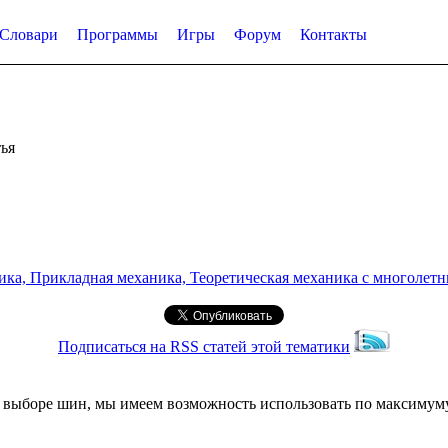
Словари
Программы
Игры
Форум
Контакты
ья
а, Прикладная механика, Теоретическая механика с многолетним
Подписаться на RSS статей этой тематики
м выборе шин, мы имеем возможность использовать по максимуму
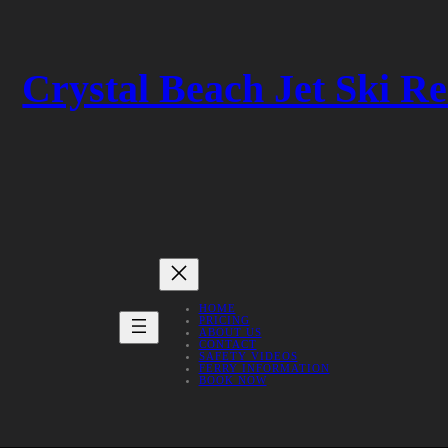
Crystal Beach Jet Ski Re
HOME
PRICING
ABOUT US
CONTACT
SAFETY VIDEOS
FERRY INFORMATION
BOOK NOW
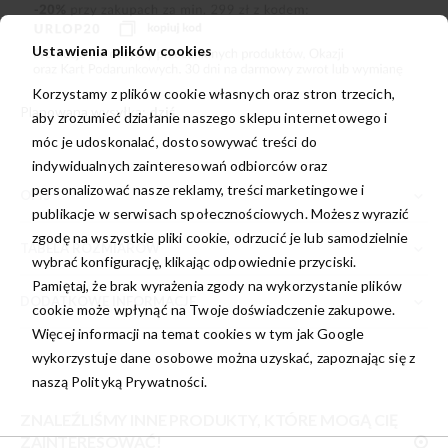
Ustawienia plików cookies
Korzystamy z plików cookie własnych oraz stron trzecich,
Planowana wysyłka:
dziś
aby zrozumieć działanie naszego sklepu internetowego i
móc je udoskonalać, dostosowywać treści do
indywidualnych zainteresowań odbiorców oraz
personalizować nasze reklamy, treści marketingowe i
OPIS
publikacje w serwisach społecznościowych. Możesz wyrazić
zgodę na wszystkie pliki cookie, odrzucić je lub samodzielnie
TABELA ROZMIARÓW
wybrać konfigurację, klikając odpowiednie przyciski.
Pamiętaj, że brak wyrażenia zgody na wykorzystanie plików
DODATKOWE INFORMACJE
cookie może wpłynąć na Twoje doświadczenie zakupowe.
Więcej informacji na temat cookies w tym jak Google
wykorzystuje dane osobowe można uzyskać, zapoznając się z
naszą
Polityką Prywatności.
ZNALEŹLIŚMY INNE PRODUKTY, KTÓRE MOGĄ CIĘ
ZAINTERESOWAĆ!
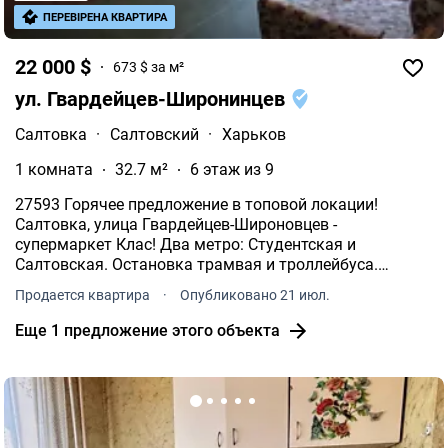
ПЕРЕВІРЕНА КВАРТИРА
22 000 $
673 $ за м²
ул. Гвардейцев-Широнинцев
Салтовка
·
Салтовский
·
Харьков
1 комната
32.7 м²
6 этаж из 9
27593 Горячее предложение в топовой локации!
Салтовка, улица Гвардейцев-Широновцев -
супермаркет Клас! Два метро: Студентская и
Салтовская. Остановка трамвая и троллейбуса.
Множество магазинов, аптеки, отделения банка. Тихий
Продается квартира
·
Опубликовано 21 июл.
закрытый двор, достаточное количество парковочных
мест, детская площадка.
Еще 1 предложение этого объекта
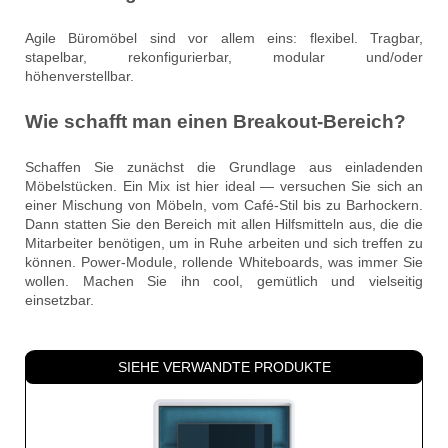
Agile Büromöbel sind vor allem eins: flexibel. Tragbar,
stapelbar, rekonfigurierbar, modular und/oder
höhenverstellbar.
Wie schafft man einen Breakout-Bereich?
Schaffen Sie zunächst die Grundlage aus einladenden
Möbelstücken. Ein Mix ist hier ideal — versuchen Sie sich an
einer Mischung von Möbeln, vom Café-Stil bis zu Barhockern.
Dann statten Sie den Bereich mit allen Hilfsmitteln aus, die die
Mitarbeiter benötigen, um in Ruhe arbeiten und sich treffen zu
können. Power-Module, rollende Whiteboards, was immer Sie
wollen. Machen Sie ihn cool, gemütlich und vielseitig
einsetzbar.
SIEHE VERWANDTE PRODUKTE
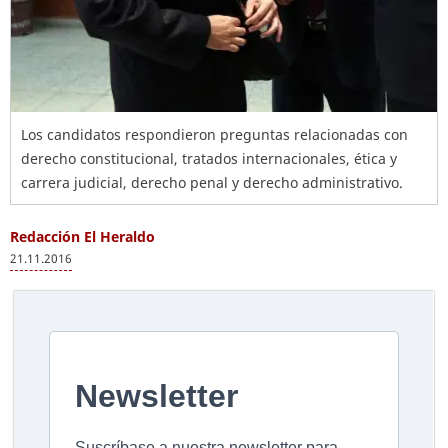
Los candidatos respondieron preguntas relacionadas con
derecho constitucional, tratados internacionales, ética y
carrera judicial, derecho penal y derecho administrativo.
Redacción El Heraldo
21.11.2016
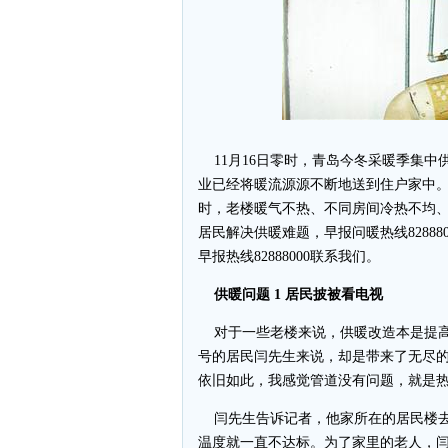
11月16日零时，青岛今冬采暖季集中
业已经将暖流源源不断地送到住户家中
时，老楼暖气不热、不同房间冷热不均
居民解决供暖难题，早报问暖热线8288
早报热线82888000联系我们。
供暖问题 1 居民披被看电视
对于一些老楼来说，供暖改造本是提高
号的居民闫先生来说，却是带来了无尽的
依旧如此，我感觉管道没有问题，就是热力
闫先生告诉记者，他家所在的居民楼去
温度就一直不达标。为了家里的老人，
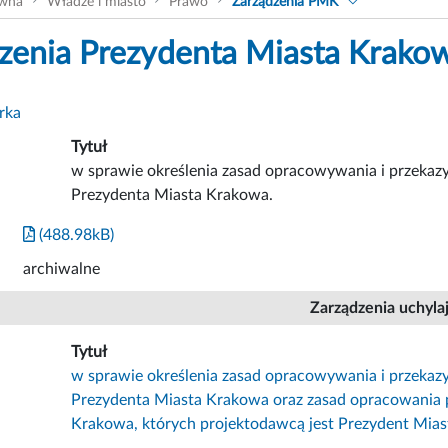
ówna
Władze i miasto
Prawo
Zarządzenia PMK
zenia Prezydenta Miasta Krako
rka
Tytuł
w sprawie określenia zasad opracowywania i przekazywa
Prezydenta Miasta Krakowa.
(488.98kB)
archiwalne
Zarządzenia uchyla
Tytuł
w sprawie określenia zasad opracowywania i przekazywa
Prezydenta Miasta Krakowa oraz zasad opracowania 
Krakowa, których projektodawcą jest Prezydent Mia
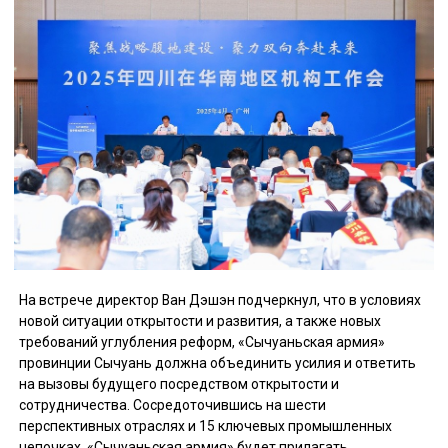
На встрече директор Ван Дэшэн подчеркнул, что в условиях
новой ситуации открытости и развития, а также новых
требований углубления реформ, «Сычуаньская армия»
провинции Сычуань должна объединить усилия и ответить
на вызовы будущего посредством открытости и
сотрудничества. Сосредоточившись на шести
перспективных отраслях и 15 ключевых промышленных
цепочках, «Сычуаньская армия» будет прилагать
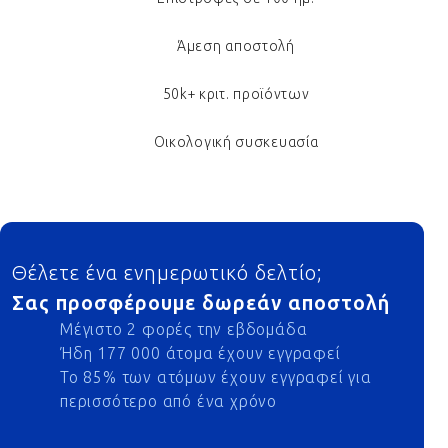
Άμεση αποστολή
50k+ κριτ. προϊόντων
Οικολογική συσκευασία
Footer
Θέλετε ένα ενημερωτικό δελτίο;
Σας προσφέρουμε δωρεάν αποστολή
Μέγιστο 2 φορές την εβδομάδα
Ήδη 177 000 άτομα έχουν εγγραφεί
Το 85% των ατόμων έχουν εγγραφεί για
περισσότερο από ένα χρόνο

Exercise requirements: For every entry above, write it out exactly and remove any image.

Exercise answer:
Словари
Программы
Игры
Форум
Контакты
ья
а, Прикладная механика, Теоретическая механика с многолетним
Подписаться на RSS статей этой тематики
м выборе шин, мы имеем возможность использовать по максимуму
Crystal Beach Jet Ski Re
HOME
PRICING
ABOUT US
CONTACT
SAFETY VIDEOS
FERRY INFORMATION
BOOK NOW
Ustawienia plików cookies
Korzystamy z plików cookie własnych oraz stron trzecich,
Planowana wysyłka:
dziś
aby zrozumieć działanie naszego sklepu internetowego i
móc je udoskonalać, dostosowywać treści do
indywidualnych zainteresowań odbiorców oraz
personalizować nasze reklamy, treści marketingowe i
OPIS
publikacje w serwisach społecznościowych. Możesz wyrazić
zgodę na wszystkie pliki cookie, odrzucić je lub samodzielnie
TABELA ROZMIARÓW
wybrać konfigurację, klikając odpowiednie przyciski.
Pamiętaj, że brak wyrażenia zgody na wykorzystanie plików
DODATKOWE INFORMACJE
cookie może wpłynąć na Twoje doświadczenie zakupowe.
Więcej informacji na temat cookies w tym jak Google
wykorzystuje dane osobowe można uzyskać, zapoznając się z
naszą
Polityką Prywatności.
ZNALEŹLIŚMY INNE PRODUKTY, KTÓRE MOGĄ CIĘ
ZAINTERESOWAĆ!
ПЕРЕВІРЕНА КВАРТИРА
22 000 $
673 $ за м²
ул. Гвардейцев-Широнинцев
Салтовка
·
Салтовский
·
Харьков
1 комната
32.7 м²
6 этаж из 9
27593 Горячее предложение в топовой локации!
Салтовка, улица Гвардейцев-Широновцев -
супермаркет Клас! Два метро: Студентская и
Салтовская. Остановка трамвая и троллейбуса.
Множество магазинов, аптеки, отделения банка. Тихий
Продается квартира
·
Опубликовано 21 июл.
закрытый двор, достаточное количество парковочных
мест, детская площадка.
Еще 1 предложение этого объекта
Agile Büromöbel sind vor allem eins: flexibel. Tragbar,
stapelbar, rekonfigurierbar, modular und/oder
höhenverstellbar.
Wie schafft man einen Breakout-Bereich?
Schaffen Sie zunächst die Grundlage aus einladenden
Möbelstücken. Ein Mix ist hier ideal — versuchen Sie sich an
einer Mischung von Möbeln, vom Café-Stil bis zu Barhockern.
Dann statten Sie den Bereich mit allen Hilfsmitteln aus, die die
Mitarbeiter benötigen, um in Ruhe arbeiten und sich treffen zu
können. Power-Module, rollende Whiteboards, was immer Sie
wollen. Machen Sie ihn cool, gemütlich und vielseitig
einsetzbar.
SIEHE VERWANDTE PRODUKTE
Los candidatos respondieron preguntas relacionadas con
derecho constitucional, tratados internacionales, ética y
carrera judicial, derecho penal y derecho administrativo.
Redacción El Heraldo
21.11.2016
11月16日零时，青岛今冬采暖季集中
业已经将暖流源源不断地送到住户家中
时，老楼暖气不热、不同房间冷热不均
居民解决供暖难题，早报问暖热线8288
早报热线82888000联系我们。
供暖问题 1 居民披被看电视
对于一些老楼来说，供暖改造本是提高
号的居民闫先生来说，却是带来了无尽的
依旧如此，我感觉管道没有问题，就是热力
闫先生告诉记者，他家所在的居民楼去
温度就一直不达标。为了家里的老人，
ówna
Władze i miasto
Prawo
Zarządzenia PMK
zenia Prezydenta Miasta Krako
rka
Tytuł
w sprawie określenia zasad opracowywania i przekazywa
Prezydenta Miasta Krakowa.
(488.98kB)
archiwalne
Zarządzenia uchyla
Tytuł
w sprawie określenia zasad opracowywania i przekazywa
Prezydenta Miasta Krakowa oraz zasad opracowania 
Krakowa, których projektodawcą jest Prezydent Mia
На встрече директор Ван Дэшэн подчеркнул, что в условиях
новой ситуации открытости и развития, а также новых
требований углубления реформ, «Сычуаньская армия»
провинции Сычуань должна объединить усилия и ответить
на вызовы будущего посредством открытости и
сотрудничества. Сосредоточившись на шести
перспективных отраслях и 15 ключевых промышленных
цепочках, «Сычуаньская армия» будет прилагать
Άμεση αποστολή
50k+ κριτ. προϊόντων
Οικολογική συσκευασία
Footer
Θέλετε ένα ενημερωτικό δελτίο;
Σας προσφέρουμε δωρεάν αποστολή
Μέγιστο 2 φορές την εβδομάδα
Ήδη 177 000 άτομα έχουν εγγραφεί
Το 85% των ατόμων έχουν εγγραφεί για
περισσότερο από ένα χρόνο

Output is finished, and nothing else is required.